Nous commencerons par rappeler  le principe des horloges atomiques, les outils actuellement les plus précis pour les mesures de temps. L’unité de temps du système SI, la seconde, est réalisée aujourd’hui avec une exactitude de 3.10-16 en  valeur relative avec des fontaines utilisant des atomes ultrafroids de césium. Ces dispositifs conduisent à une erreur qui ne dépasse pas une seconde tout les 100 millions d’années. Les horloges optiques qui fonctionnent dans la partie visible du spectre électromagnétique ont fait des progrès spectaculaires ces dernières années et atteignent  aujourd’hui une stabilité de fréquence de 8.10-18 et ouvrent des perspectives nouvelles pour les applications.

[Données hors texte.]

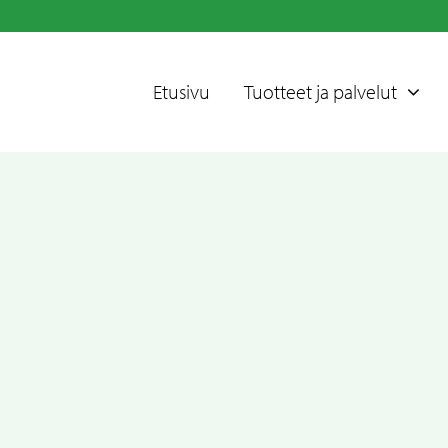
Etusivu
Tuotteet ja palvelut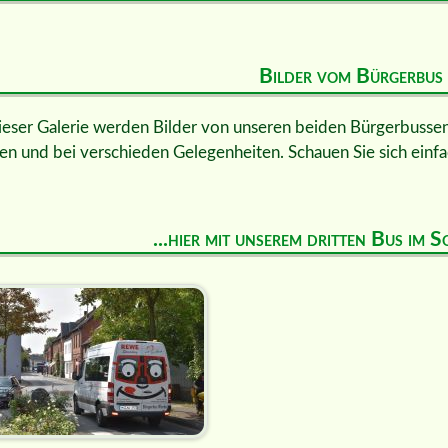
Bilder vom Bürgerbus
ieser Galerie werden Bilder von unseren beiden Bürgerbussen 
en und bei verschieden Gelegenheiten. Schauen Sie sich einfa
...hier mit unserem dritten Bus im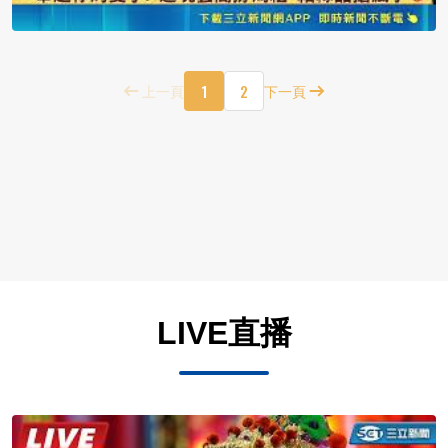
1
2
上一頁
下一頁
LIVE直播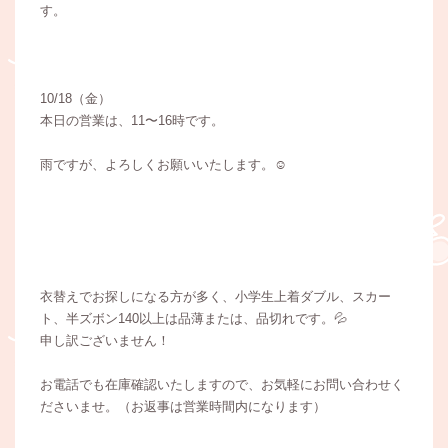
す。
10/18（金）
本日の営業は、11〜16時です。
雨ですが、よろしくお願いいたします。☺
衣替えでお探しになる方が多く、小学生上着ダブル、スカー
ト、半ズボン140以上は品薄または、品切れです。💦
申し訳ございません！
お電話でも在庫確認いたしますので、お気軽にお問い合わせく
ださいませ。（お返事は営業時間内になります）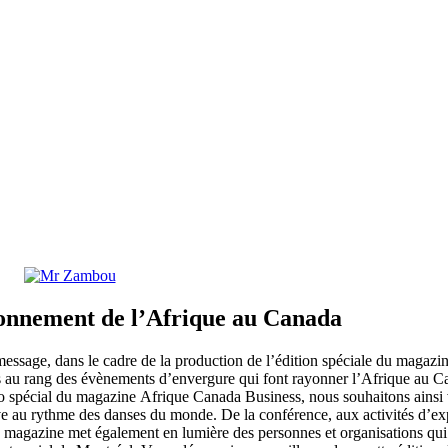
yonnement de l’Afrique au Canada
 message, dans le cadre de
la production de l’édition spéciale du magazin
is au rang des
évènements d’envergure qui font rayonner l’Afrique au C
ro spécial du magazine
Afrique Canada
Business,
nous souhaitons ainsi 
ve au rythme des danses du
monde. De la conférence, aux activités d’expo
 Le magazine met également
en lumière des personnes et organisations qui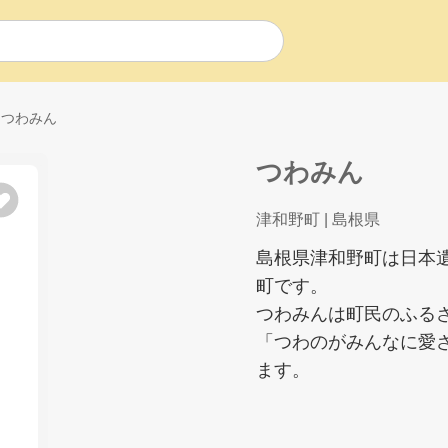
つわみん
つわみん
津和野町
| 島根県
島根県津和野町は日本
町です。
つわみんは町民のふる
「つわのがみんなに愛
ます。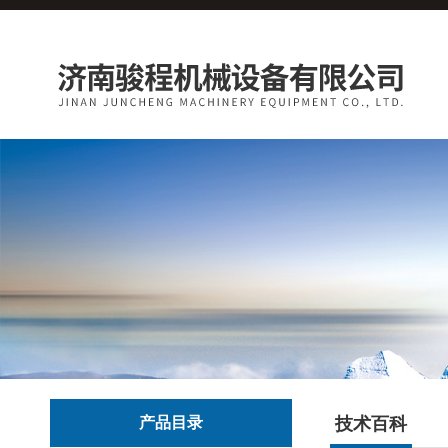
产品目录
技术百科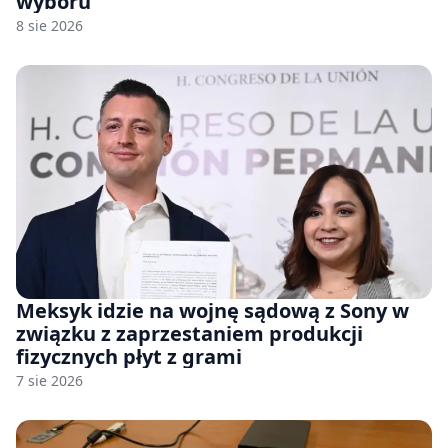
wyboru
8 sie 2026
Meksyk idzie na wojnę sądową z Sony w
związku z zaprzestaniem produkcji
fizycznych płyt z grami
7 sie 2026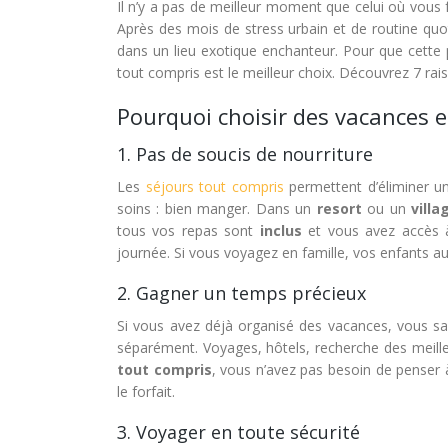
Il n’y a pas de meilleur moment que celui où vous 
Après des mois de stress urbain et de routine qu
dans un lieu exotique enchanteur. Pour que cette 
tout compris est le meilleur choix. Découvrez 7 rais
Pourquoi choisir des vacances e
1. Pas de soucis de nourriture
Les
séjours tout compris
permettent d’éliminer un
soins : bien manger. Dans un
resort
ou un
vill
tous vos repas sont
inclus
et vous avez accès à
journée. Si vous voyagez en famille, vos enfants au
2. Gagner un temps précieux
Si vous avez déjà organisé des vacances, vous sa
séparément. Voyages, hôtels, recherche des meille
tout compris
, vous n’avez pas besoin de penser à 
le forfait.
3. Voyager en toute sécurité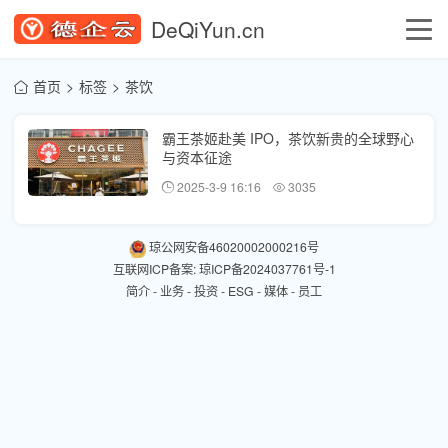
DeQiYun.cn
首页
标签
茶饮
霸王茶姬赴美 IPO，茶饮新贵的全球野心
与资本征途
2025-3-9 16:16
3035
琼公网安备46020002000216号
互联网ICP备案: 琼ICP备2024037761号-1
简介
-
业务
-
投资
-
ESG
-
媒体
-
员工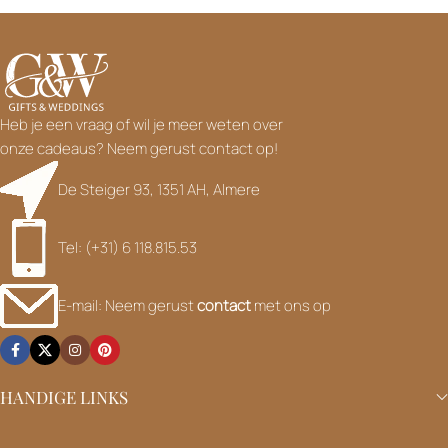
Heb je een vraag of wil je meer weten over
onze cadeaus? Neem gerust contact op!
De Steiger 93, 1351 AH, Almere
Tel: (+31) 6 118.815.53
E-mail: Neem gerust
contact
met ons op
HANDIGE LINKS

Nous décrirons ensuite les tests de physique fondamentale qui peuvent être réalisés avec des horloges sur terre et dans l’espace. En comparant des horloges de nature différente, de nouvelles limites sont établies pour une éventuelle variation des constantes fondamentales comme la constante de structure fine alpha caractérisant l’interaction électromagnétique. Les peignes de fréquence permettant de relier horloges micro-ondes et optiques de façon très simple ouvrent de nouvelles possibilités pour ces comparaisons d’horloges. La mission spatiale PHARAO/ACES, développée par l’ESA et le CNES, installera en 2013 à bord de la station spatiale internationale deux horloges atomiques ultrastables, une horloge à atomes de césium froids et un maser à hydrogène. Ces horloges seront comparées à des horloges au sol par un lien micro-onde de haute performance permettant un test du décalage gravitationnel vers le rouge (effet Einstein) au niveau de 2.10-6 et une recherche globale de variation des constantes fondamentales.  Un nouveau type de géodésie relativiste utilisant l’effet Einstein permettra d’accéder à une détermination du géoïde terrestre, qui viendra compléter les déterminations récentes obtenues par les missions de géodésie spatiale.